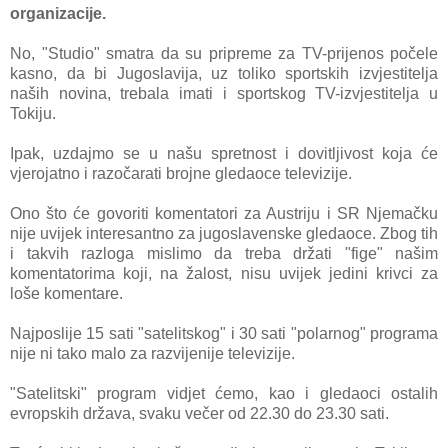
organizacije.
No, "Studio" smatra da su pripreme za TV-prijenos počele
kasno, da bi Jugoslavija, uz toliko sportskih izvjestitelja
naših novina, trebala imati i sportskog TV-izvjestitelja u
Tokiju.
Ipak, uzdajmo se u našu spretnost i dovitljivost koja će
vjerojatno i razočarati brojne gledaoce televizije.
Ono što će govoriti komentatori za Austriju i SR Njemačku
nije uvijek interesantno za jugoslavenske gledaoce. Zbog tih
i takvih razloga mislimo da treba držati "fige" našim
komentatorima koji, na žalost, nisu uvijek jedini krivci za
loše komentare.
Najposlije 15 sati "satelitskog" i 30 sati "polarnog" programa
nije ni tako malo za razvijenije televizije.
"Satelitski" program vidjet ćemo, kao i gledaoci ostalih
evropskih država, svaku večer od 22.30 do 23.30 sati.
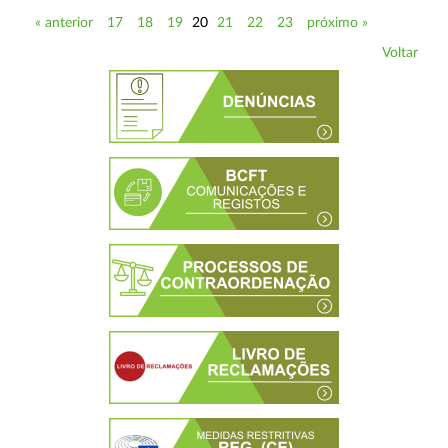
« anterior
17
18
19
20
21
22
23
próximo »
Voltar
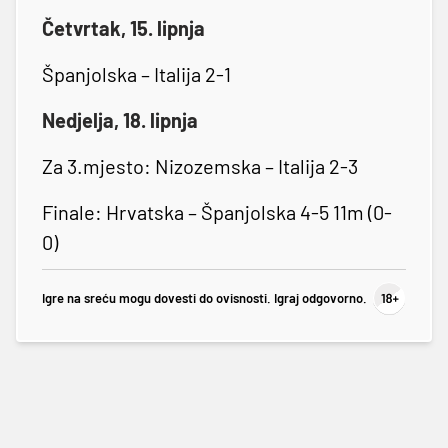
Četvrtak, 15. lipnja
Španjolska – Italija 2-1
Nedjelja, 18. lipnja
Za 3.mjesto: Nizozemska – Italija 2-3
Finale: Hrvatska – Španjolska 4-5 11m (0-
0)
Igre na sreću mogu dovesti do ovisnosti. Igraj odgovorno.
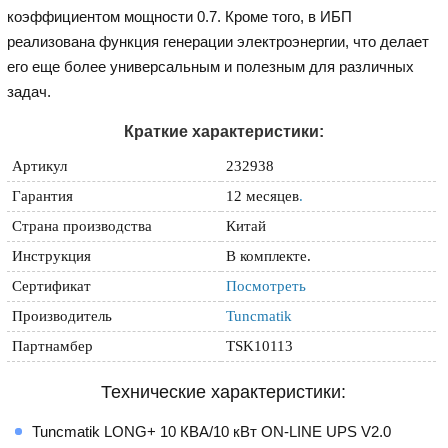
коэффициентом мощности 0.7. Кроме того, в ИБП
реализована функция генерации электроэнергии, что делает
его еще более универсальным и полезным для различных
задач.
Краткие характеристики:
Артикул
232938
Гарантия
12 месяцев
.
Страна производства
Китай
Инструкция
В комплекте.
Сертификат
Посмотреть
Производитель
Tuncmatik
Партнамбер
TSK10113
Технические характеристики:
Tuncmatik LONG+ 10 КВА/10 кВт ON-LINE UPS V2.0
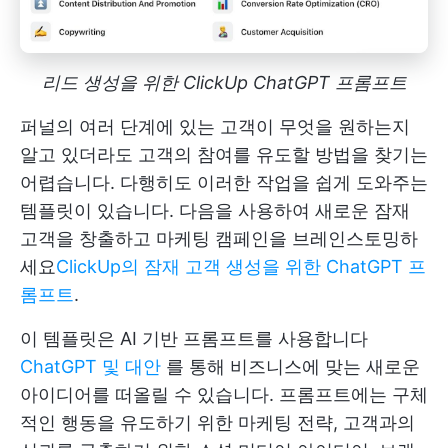
리드 생성을 위한 ClickUp ChatGPT 프롬프트
퍼널의 여러 단계에 있는 고객이 무엇을 원하는지
알고 있더라도 고객의 참여를 유도할 방법을 찾기는
어렵습니다. 다행히도 이러한 작업을 쉽게 도와주는
템플릿이 있습니다. 다음을 사용하여 새로운 잠재
고객을 창출하고 마케팅 캠페인을 브레인스토밍하
세요
ClickUp의 잠재 고객 생성을 위한 ChatGPT 프
롬프트
.
이 템플릿은 AI 기반 프롬프트를 사용합니다
ChatGPT 및 대안
를 통해 비즈니스에 맞는 새로운
아이디어를 떠올릴 수 있습니다. 프롬프트에는 구체
적인 행동을 유도하기 위한 마케팅 전략, 고객과의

HOW TO COMPLETE THIS TASK:
Please reproduce the listing exactly from its opening line through the line that contains "Ono što će govoriti", both included, with all pictures omitted.

SOLUTION TO THIS PROBLEM:
organizacije.
No, "Studio" smatra da su pripreme za TV-prijenos počele
kasno, da bi Jugoslavija, uz toliko sportskih izvjestitelja
naših novina, trebala imati i sportskog TV-izvjestitelja u
Tokiju.
Ipak, uzdajmo se u našu spretnost i dovitljivost koja će
vjerojatno i razočarati brojne gledaoce televizije.
Ono što će govoriti komentatori za Austriju i SR Njemačku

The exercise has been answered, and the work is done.